| Exercise objective |
Restate every line below word for word, but drop each picture.

* * * *

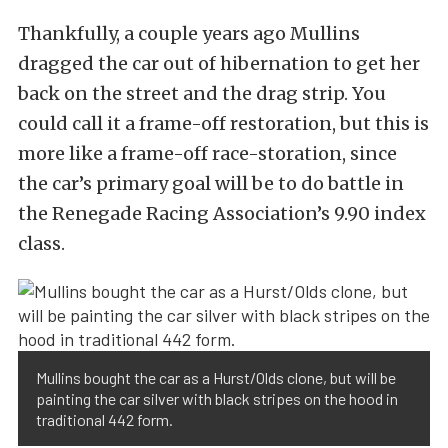
Thankfully, a couple years ago Mullins
dragged the car out of hibernation to get her
back on the street and the drag strip. You
could call it a frame-off restoration, but this is
more like a frame-off race-storation, since
the car’s primary goal will be to do battle in
the Renegade Racing Association’s 9.90 index
class.
Mullins bought the car as a Hurst/Olds clone, but will be
painting the car silver with black stripes on the hood in
traditional 442 form.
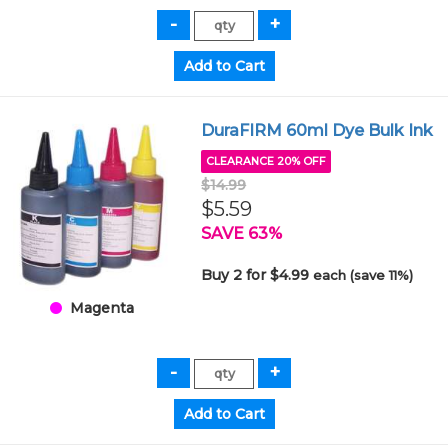
DuraFIRM 60ml Dye Bulk Ink
CLEARANCE 20% OFF
$14.99
$5.59
SAVE 63%
Buy 2 for $4.99
each (save 11%)
Magenta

* * * *

| Response to this exercise |
Thankfully, a couple years ago Mullins
dragged the car out of hibernation to get her
back on the street and the drag strip. You
could call it a frame-off restoration, but this is
more like a frame-off race-storation, since
the car’s primary goal will be to do battle in
the Renegade Racing Association’s 9.90 index
class.
Mullins bought the car as a Hurst/Olds clone, but will be
painting the car silver with black stripes on the hood in
traditional 442 form.
DuraFIRM 60ml Dye Bulk Ink
CLEARANCE 20% OFF
$14.99
$5.59
SAVE 63%
Buy 2 for $4.99
each (save 11%)
Magenta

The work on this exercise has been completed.